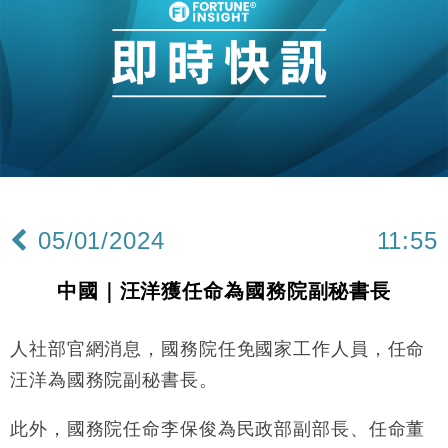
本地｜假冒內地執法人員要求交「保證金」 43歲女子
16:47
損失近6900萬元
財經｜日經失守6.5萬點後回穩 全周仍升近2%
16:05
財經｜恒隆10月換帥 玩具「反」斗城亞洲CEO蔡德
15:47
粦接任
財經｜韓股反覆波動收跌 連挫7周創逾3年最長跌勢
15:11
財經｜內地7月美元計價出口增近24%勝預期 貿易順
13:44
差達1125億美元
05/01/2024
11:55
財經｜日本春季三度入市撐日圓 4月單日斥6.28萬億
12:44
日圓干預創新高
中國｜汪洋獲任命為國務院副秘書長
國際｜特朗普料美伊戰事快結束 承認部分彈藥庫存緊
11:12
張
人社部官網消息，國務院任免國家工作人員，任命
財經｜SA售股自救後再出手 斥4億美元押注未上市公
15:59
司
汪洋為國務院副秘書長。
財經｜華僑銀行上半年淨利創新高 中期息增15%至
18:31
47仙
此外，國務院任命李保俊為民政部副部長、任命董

*****

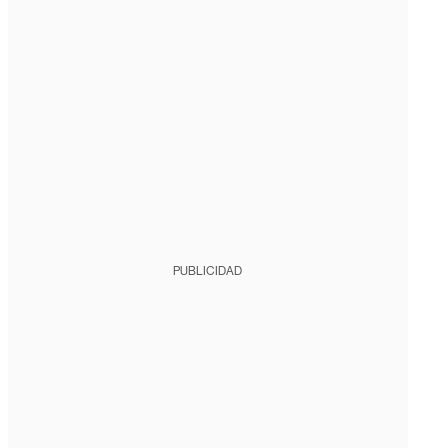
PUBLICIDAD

*****

§ YOUR GOAL
Everything above from the line with "財經｜韓股反覆波動收跌 連挫7周創逾3年最長跌勢" to the line with "此外，國務院任命李保俊為民政部副部長、任命董", both included, must be repeated exactly, and nothing outside that range.

§ YOUR SOLUTION
財經｜韓股反覆波動收跌 連挫7周創逾3年最長跌勢
15:11
財經｜內地7月美元計價出口增近24%勝預期 貿易順
13:44
差達1125億美元
05/01/2024
11:55
財經｜日本春季三度入市撐日圓 4月單日斥6.28萬億
12:44
日圓干預創新高
中國｜汪洋獲任命為國務院副秘書長
國際｜特朗普料美伊戰事快結束 承認部分彈藥庫存緊
11:12
張
人社部官網消息，國務院任免國家工作人員，任命
財經｜SA售股自救後再出手 斥4億美元押注未上市公
15:59
司
汪洋為國務院副秘書長。
財經｜華僑銀行上半年淨利創新高 中期息增15%至
18:31
47仙
此外，國務院任命李保俊為民政部副部長、任命董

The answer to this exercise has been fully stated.